If you were to ask 100 physicians what about their job makes them happy, I guarantee “administrative work” would not be at the top of any lists. The same goes for advanced practice providers, nurses, and other clinical support staff. No one goes through the long and specialized process of becoming a health care practitioner with the goal of completing paperwork all day!
Providing excellent patient care is usually the number one focus of medical practices. While programs such as the Merit-based Incentive Payment System, or MIPS for short (formerly PQRS) are extremely important for assessing themes in the quality and cost of health care, the path to collecting that mandatory data has not always been an easy one.
Because the type of health care data providers are required to report to the Centers for Medicare & Medicaid (CMS) is a combination of clinical and billing information, it can be extremely difficult to capture this data at the point of care in most electronic medical record systems. By the time the information gets to billing and the required quality data has been identified, sometimes days or weeks later, the doctor is usually no longer actively treating the patient, and the biller isn’t sure where to find the clinical information.
The disconnect between clinical and billing causes such an arduous back-and-forth between different employees and software systems in a practice that many doctors choose to wait until the end of the year to even think about reporting quality data to the government. While this is certainly one option, I know from personal experience that this data collection method is not done without significant difficulties.

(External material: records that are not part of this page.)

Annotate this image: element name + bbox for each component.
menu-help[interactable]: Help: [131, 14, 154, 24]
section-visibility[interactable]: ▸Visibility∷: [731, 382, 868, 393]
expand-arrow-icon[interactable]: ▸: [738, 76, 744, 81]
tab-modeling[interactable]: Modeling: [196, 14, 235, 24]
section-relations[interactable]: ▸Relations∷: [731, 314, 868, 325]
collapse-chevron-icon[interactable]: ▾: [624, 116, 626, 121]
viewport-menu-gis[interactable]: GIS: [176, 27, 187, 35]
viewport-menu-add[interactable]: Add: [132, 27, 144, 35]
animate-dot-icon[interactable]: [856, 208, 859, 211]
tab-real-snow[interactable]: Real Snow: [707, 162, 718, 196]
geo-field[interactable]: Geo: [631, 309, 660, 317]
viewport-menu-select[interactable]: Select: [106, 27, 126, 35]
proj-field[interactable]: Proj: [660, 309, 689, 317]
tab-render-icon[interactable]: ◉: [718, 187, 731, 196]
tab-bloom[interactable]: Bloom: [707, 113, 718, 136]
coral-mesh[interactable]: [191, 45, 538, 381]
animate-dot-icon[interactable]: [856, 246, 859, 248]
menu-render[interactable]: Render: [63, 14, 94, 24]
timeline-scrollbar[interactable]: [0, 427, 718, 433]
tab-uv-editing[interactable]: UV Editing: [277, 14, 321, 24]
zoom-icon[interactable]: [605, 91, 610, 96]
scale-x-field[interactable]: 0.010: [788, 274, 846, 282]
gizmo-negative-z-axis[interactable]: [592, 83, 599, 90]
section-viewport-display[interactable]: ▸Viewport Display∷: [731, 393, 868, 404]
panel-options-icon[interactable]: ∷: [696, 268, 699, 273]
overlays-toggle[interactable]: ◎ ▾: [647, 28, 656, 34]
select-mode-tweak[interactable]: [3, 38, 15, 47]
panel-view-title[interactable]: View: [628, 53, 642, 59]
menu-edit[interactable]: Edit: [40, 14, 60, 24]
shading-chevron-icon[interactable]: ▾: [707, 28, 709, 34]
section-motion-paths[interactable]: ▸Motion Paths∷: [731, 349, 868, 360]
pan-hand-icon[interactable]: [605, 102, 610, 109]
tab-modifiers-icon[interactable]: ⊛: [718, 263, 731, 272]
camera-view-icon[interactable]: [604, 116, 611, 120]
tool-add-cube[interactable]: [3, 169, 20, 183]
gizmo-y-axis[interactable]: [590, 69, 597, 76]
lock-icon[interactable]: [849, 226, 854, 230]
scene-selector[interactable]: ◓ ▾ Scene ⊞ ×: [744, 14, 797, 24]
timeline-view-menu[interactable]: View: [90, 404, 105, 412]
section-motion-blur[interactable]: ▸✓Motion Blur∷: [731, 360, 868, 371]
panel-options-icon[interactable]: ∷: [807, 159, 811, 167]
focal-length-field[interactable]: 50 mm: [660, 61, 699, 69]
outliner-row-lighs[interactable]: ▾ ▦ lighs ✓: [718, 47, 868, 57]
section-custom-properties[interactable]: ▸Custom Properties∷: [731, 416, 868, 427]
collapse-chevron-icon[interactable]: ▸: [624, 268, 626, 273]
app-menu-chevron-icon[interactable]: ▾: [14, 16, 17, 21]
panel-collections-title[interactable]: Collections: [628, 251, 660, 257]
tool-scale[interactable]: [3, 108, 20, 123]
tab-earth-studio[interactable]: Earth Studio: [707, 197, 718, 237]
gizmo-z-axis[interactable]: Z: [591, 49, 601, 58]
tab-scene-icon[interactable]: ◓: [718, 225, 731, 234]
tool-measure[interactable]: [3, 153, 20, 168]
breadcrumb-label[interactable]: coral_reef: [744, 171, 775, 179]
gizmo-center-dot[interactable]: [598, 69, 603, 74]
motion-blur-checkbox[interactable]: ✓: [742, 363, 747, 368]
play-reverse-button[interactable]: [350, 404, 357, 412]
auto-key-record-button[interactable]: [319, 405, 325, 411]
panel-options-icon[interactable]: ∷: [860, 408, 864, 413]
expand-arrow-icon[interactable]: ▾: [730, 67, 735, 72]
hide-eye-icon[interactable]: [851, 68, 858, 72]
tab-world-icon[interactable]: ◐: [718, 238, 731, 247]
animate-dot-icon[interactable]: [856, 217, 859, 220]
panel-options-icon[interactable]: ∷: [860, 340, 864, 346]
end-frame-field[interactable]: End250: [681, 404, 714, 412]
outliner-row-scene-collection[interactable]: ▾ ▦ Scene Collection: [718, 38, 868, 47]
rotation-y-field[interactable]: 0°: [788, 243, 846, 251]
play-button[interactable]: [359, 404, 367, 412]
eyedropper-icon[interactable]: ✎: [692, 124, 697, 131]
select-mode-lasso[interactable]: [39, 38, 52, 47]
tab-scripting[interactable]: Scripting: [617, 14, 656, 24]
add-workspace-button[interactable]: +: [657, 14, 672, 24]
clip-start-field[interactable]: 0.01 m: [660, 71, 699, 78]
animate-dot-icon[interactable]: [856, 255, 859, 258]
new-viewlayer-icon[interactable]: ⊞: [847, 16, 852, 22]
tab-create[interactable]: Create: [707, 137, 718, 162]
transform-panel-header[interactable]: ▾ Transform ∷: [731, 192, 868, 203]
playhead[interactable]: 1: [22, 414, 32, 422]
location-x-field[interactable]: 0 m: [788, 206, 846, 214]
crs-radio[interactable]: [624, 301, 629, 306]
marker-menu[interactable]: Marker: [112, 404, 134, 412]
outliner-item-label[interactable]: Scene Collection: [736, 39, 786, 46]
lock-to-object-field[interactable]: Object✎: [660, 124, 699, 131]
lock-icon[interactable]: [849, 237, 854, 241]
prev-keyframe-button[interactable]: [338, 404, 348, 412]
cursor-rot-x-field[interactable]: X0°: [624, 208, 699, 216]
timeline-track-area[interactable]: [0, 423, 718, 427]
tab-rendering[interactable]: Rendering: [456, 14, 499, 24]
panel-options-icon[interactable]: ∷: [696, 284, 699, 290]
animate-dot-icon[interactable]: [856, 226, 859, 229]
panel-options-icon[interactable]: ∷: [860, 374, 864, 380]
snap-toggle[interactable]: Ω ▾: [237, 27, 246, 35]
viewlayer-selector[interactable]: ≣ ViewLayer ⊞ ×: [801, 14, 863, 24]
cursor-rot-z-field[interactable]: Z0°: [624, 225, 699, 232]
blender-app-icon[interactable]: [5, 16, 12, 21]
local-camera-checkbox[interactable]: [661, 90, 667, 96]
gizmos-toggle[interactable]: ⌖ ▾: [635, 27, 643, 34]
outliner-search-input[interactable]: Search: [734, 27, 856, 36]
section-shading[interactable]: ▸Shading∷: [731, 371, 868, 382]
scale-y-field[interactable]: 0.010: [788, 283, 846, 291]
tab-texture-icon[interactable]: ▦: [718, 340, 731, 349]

Reporting quality data at the end of the year through a qualified registry involves obtaining a comprehensive report with detailed information for all of the patient encounters that occurred during the calendar year. I worked with several practices who used pMD’s PQRS registry for the 2016 reporting year. Some of them were able to pull this report after one or two tries, while others had to request multiple iterations (sometimes over 10 versions!) of the data from their billing company.
Once the report is finally complete, some registries such as pMD’s can systematically identify which patients qualify for the practice’s chosen quality metrics. Other registries cannot, and the practice must manually identify these patients. The final, and usually most time-consuming step, is to then find and review each of those qualifying patients’ medical records to actually provide the government-mandated data! I’ve spoken to providers and administrative staff who have dedicated multiple days and even weeks to this chart review process.
Nearly everyone who has worked on chart review laments, “If only we had recorded this information at the time we saw this patient!” Not only would that save many hours of administrative time, it would also ensure the information was recorded at the time the action was being performed, ensuring a high level of accuracy.
pMD has integrated our MIPS registry services with our charge capture product, allowing providers to capture their quality data at point-of-care with just one tap. This method of collecting quality data is fast and accurate, and it gives the practice real-time visibility into their quality performance throughout the year. And, probably most important to keeping our doctors happy, this saves providers and staff a significant amount of administrative work at the end of the reporting year. As the old adage goes: An ounce of prevention is worth a pound of cure. But here at pMD, we like to say that a second of prevention is worth hours of cure!